As an open-minded field researcher, I have never been able to accept the ‘traditional’ “nobody before the Aborigines” dogma. Spurred on by this belief I began a search during the mid-1960s for evidence to support my theory of a pre-Aboriginal Stone-Age Australian history. Uncovering the evidence was by no means easy, and it took me three years of fruitless searching before my efforts began to turn up the much needed evidence.
Locating an ancient dried-up [Ice-Age] course of the Macquarie River near Bathurst, in Central Western New South Wales, I came upon numbers of massive stone tools projecting from hard soil deposits at a location, which I recognised to be an ancient camp site. These tools consisted of hand-axes, clubs, knives, adzes, hammer stones and other implements, ranging in weights of from 5.5 to 16.5 kg. Such huge ‘megatools’ could only have been made and used by hominids of immense stature and strength.
I afterwards learnt of Aboriginal traditions of a race of giant men and women, the ‘Jogungs’ who once roamed the Blue Mountains-Central West, and who, the Aborigines say, stood well over twice the height of modern humans. In the years ahead I would uncover further ‘megatools’ elsewhere in New South Wales and Central Queensland. Among more recent finds has been a massive ‘chopper’ made of basalt. Measuring 36.5cm tall by 37cm wide and 9cm thick, it weights 20kg and was found at Nundle, south-east of Tamworth, in the New England district of northern New South Wales.
The above specimen is now eclipsed by an over 40kg weight basalt club, recovered alongside a basalt knife of over 30kg weight. These monstrous implements, uncovered from old Pleistocene beds at a Sarina [coastal Queensland] site, could only have been made and used by a race of giants of exceptional height and muscular strength.

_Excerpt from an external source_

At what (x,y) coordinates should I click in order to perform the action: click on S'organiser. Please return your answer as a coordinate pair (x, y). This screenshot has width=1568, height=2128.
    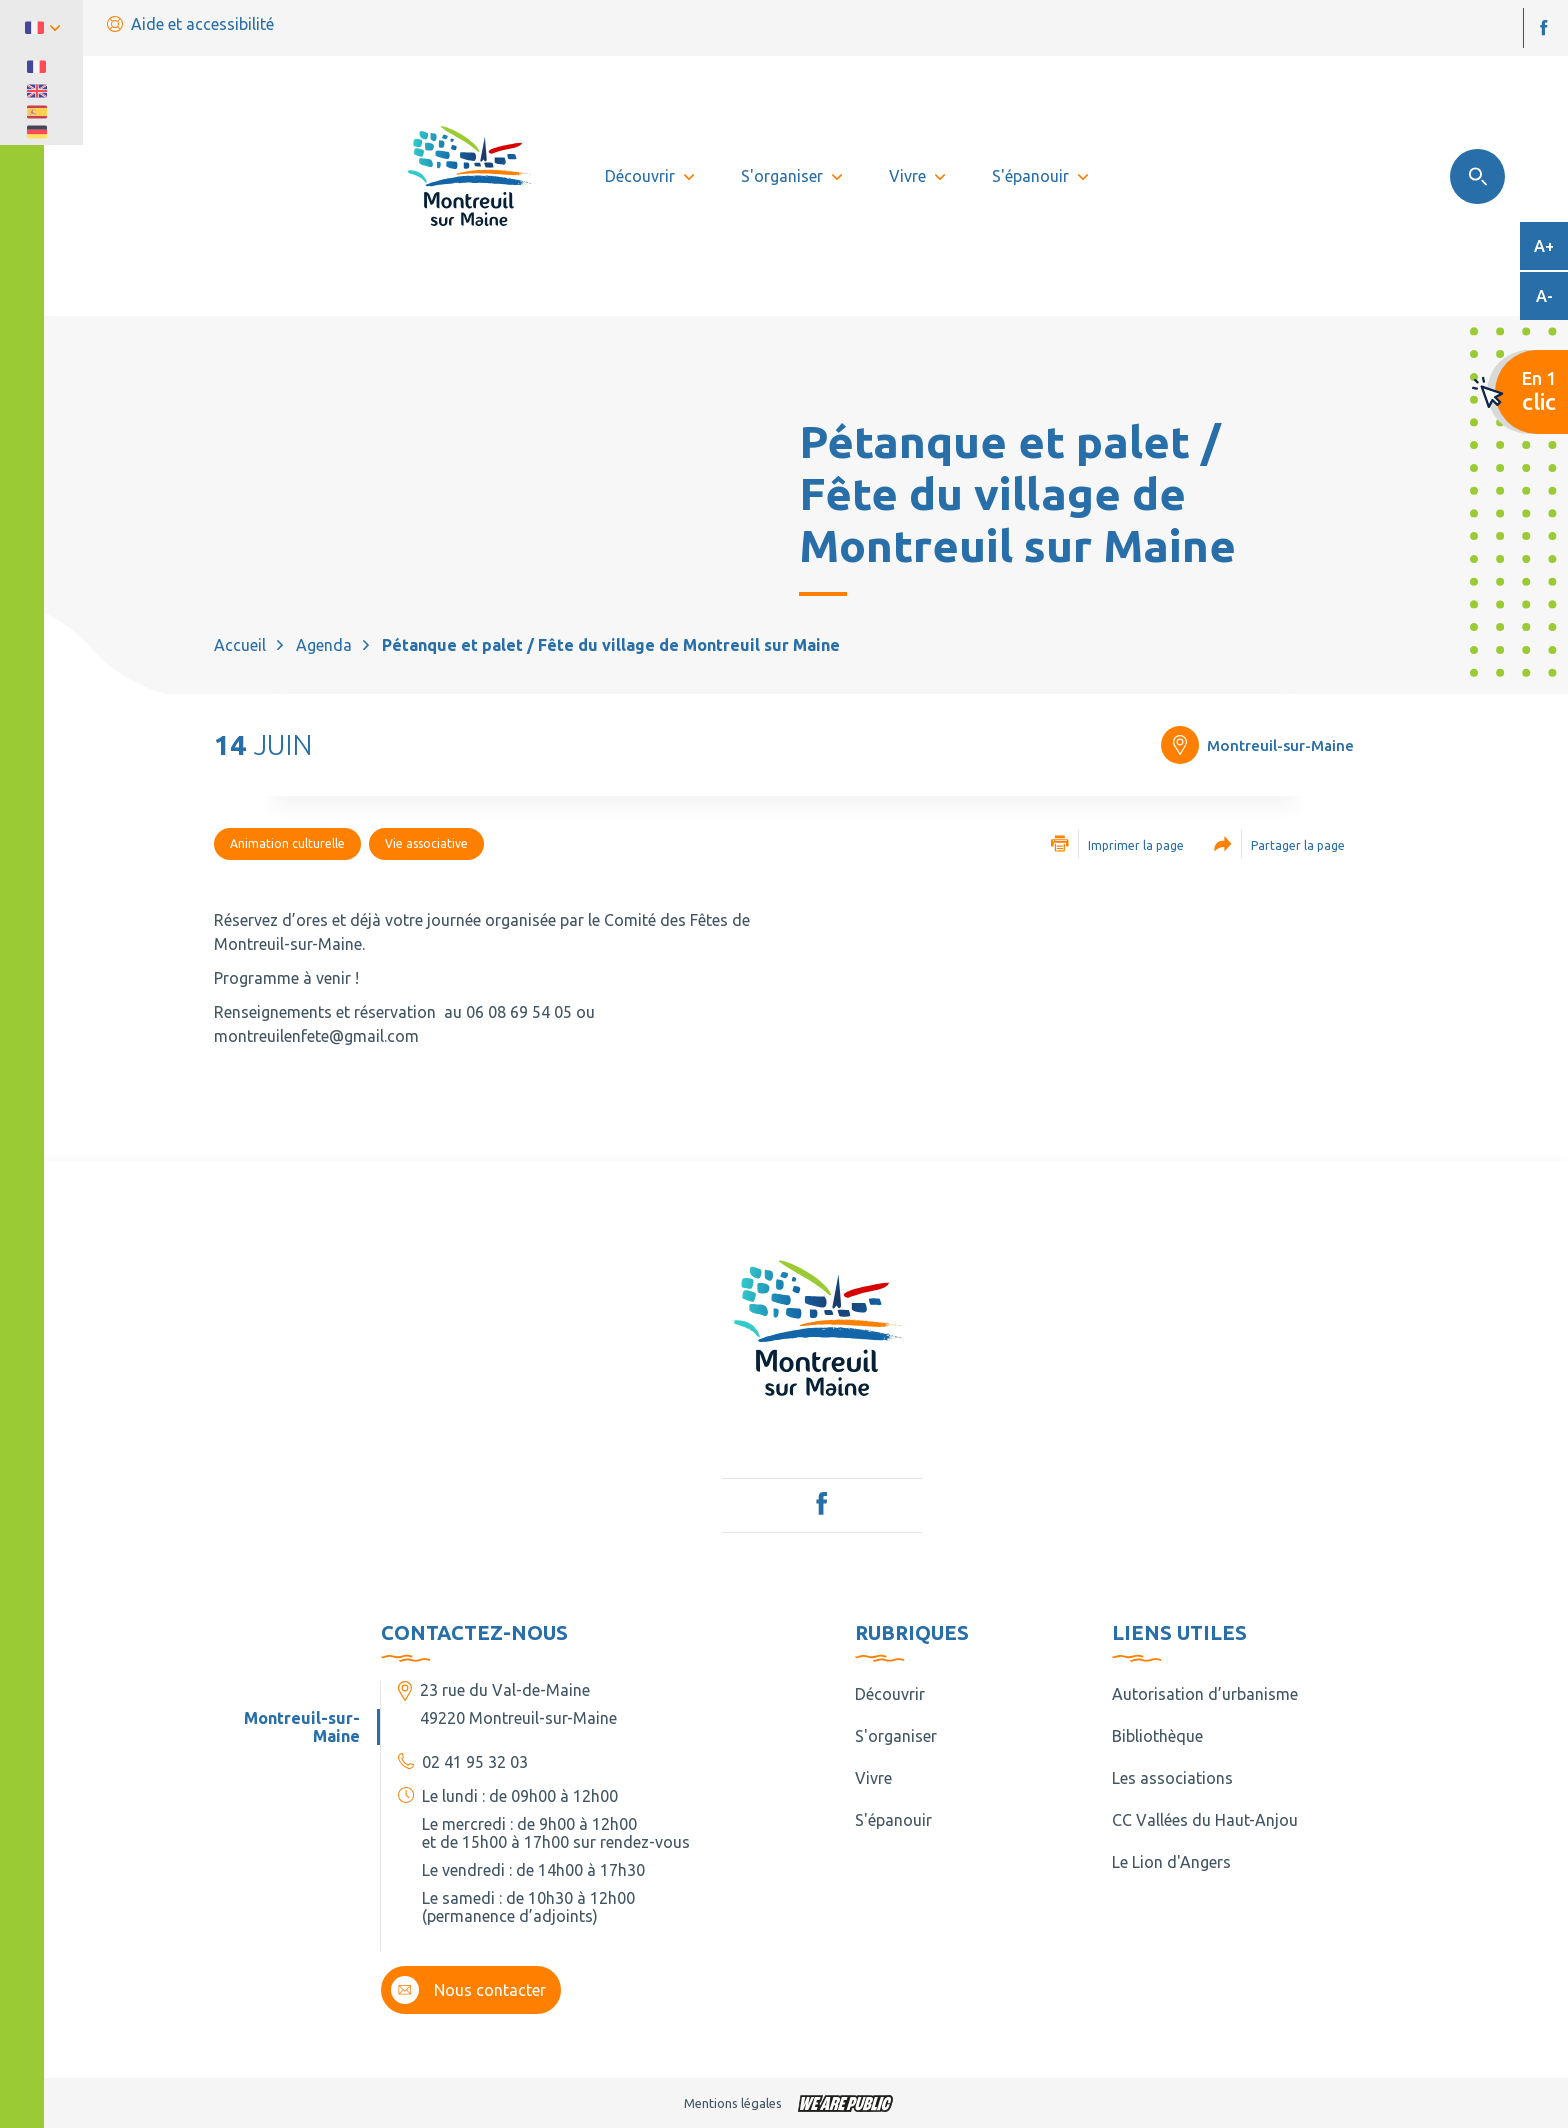     Looking at the image, I should click on (896, 1736).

On the basis of the ‘megatools’ of the ‘Bathurst giants’, I once postulated that populations of the “Giant Java Man”, Meganthropus palaeojavanicus, had entered Australia. The massive fossilised jaws and teeth of this race, dating back at least 500,000 years BP, have been excavated in Java and China, suggesting a race of hominids of up to 4m height and of immense strength, weighing around several hundred kilograms [at least in the males].
Many anthropologists see Meganthropus as a giant ancestor of the smaller “Java Man”, Homo erectus who gradually evolved into modern humans. I now believe the ‘Bathurst giants’ evolved independently in Australia, a probable genetic mutation of Homo erectus; and if so, this process would imply that Homo erectus had been resident here for a considerable period of time; a proposition supported by the combined researches of leading geneticists and anthropologists worldwide, who suggest that a race can take up to 150,000 years to evolve.